From Atheist to Catholic, huh? How that happen?!?

Here is a brief summation of my conversion.


First let me begin with this:

It was physics that lead me to God, not any religious ideas.  

After I was made aware that all this (reality) is not a random causality, I began to research every religion on Earth, including those that are "extinct," so to speak.

Folk Religions
The folk religions I saw as merely primitive expressions of the supernatural based on experiences with the natural.  Eastern religions (Asian etc) I saw as more Philosophical, and at first was attracted to them, but they did not connect with what I observed with physics in regards to causality.

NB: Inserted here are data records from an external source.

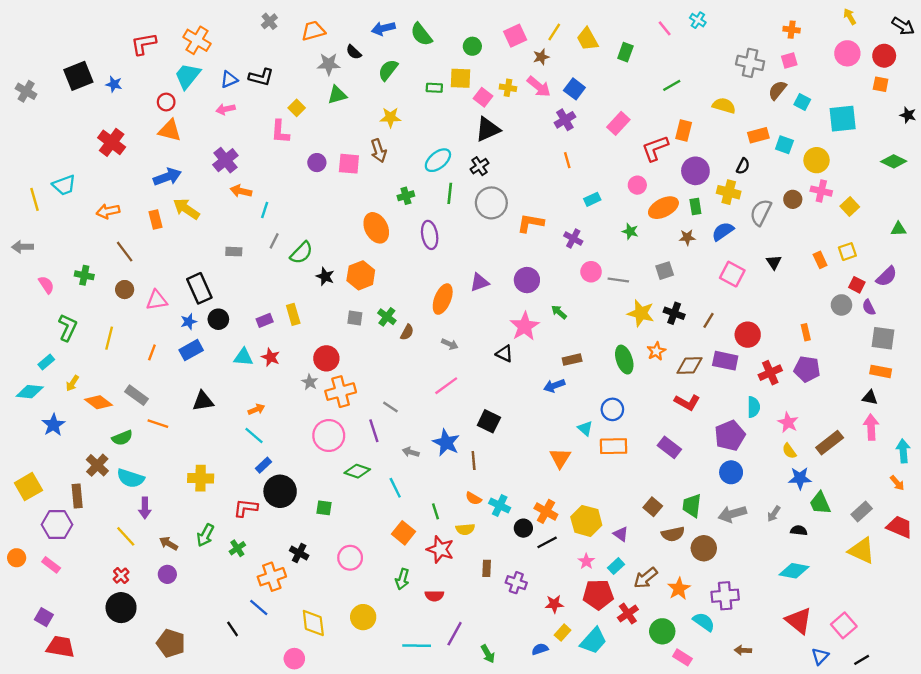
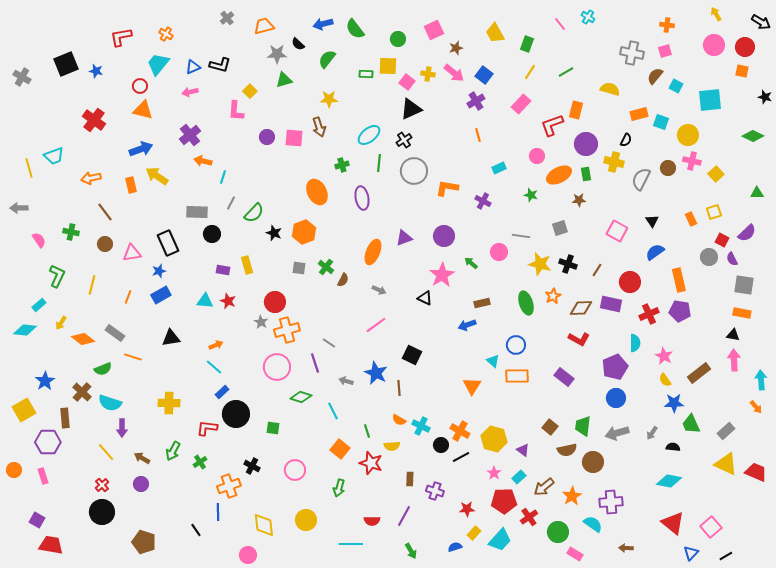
yellow line: (554, 32) -> (530, 72), moved
orange cross: (197, 40) -> (166, 34), size x0.6
blue semicircle: (723, 231) -> (655, 252), moved
gray rectangle: (234, 252) -> (197, 212), size x1.5
pink circle: (591, 272) -> (499, 252), moved
black circle: (218, 319) -> (212, 234), moved
purple rectangle: (265, 320) -> (223, 270), turned 32
orange rectangle: (806, 332) -> (679, 280), size x1.6
blue star: (53, 425) -> (45, 381), moved
red trapezoid: (900, 527) -> (756, 472), moved
pink rectangle: (51, 565) -> (43, 476), turned 35
red semicircle: (434, 596) -> (372, 521), moved
blue line: (259, 608) -> (218, 512), turned 48
purple line: (455, 634) -> (404, 516), moved

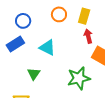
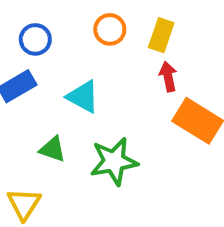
green triangle: (34, 74) -> (52, 149), turned -48
green star: (79, 78) -> (114, 161), moved

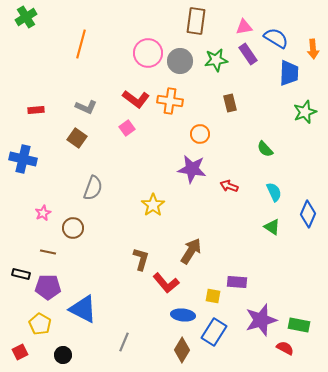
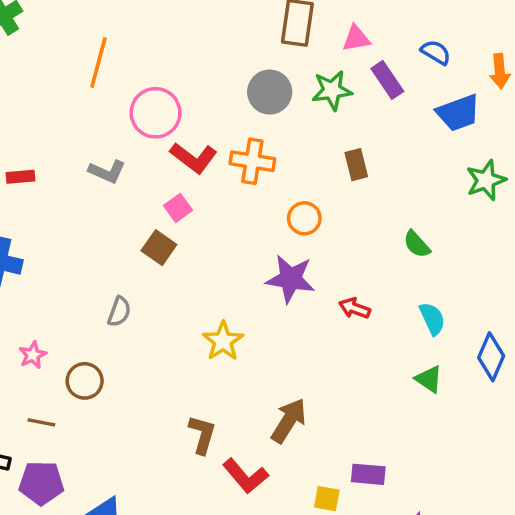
pink triangle: (244, 27) -> (356, 38), moved
blue semicircle: (276, 38) -> (436, 52), size x0.7
pink circle: (148, 53) -> (156, 113), moved
blue trapezoid: (289, 73) -> (458, 113), turned 68
brown square: (77, 138) -> (159, 248), moved
gray semicircle: (93, 188) -> (119, 312), size x0.7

They seemed to be more of a self mastery form of belief.  I then studied the 3 major religions: Judaism, Christianity and Islam.

Islam
Islam I saw as a imitation of the former.  While reading the Qu'ran and questioning Imams and others, I noticed redundancy.  I got the sense that Islam was a "piece it together" sort of thing.

Judaism
With Judaism and Christianity, I had to study them side by side since they are related.  Judaism made sense, historically speaking.  It is obvious something happened in history that led the Jews to believe Israel is some special place, etc.  I then was curious where Christianity fit in.  That's when I researched Christ.

Was He real, or a borrowed pagan myth, or a mere lunatic?
These are some of the questions I asked.  After researching the "Jesus is Horus and Mithra" etc propaganda, I realized it was just bunk.  Atheist scholar Michael Grant even acknowledges this.  He states that Jesus was in fact real and not a replication of a previous pagan myths.  From there I began to research why so many Churches exist.

Jehovah's Witnesses and Mormons
Growing up in NYC, one can see a different Church on every block, not to mention the Watchtower and Mormons who visited our home.  As expected, I did question them as well.  They did not seem to have the answers.  I also noticed that their representatives seem to be programmed to give a particular response to expected questions.  It was like Turning test where a computer is programmed to give specific answers when getting specific input.  When I posed a question on something, they were not prepared to answer, they then stumbled.

Evangelicals, Adventists, Pentecostals and Baptists et. al.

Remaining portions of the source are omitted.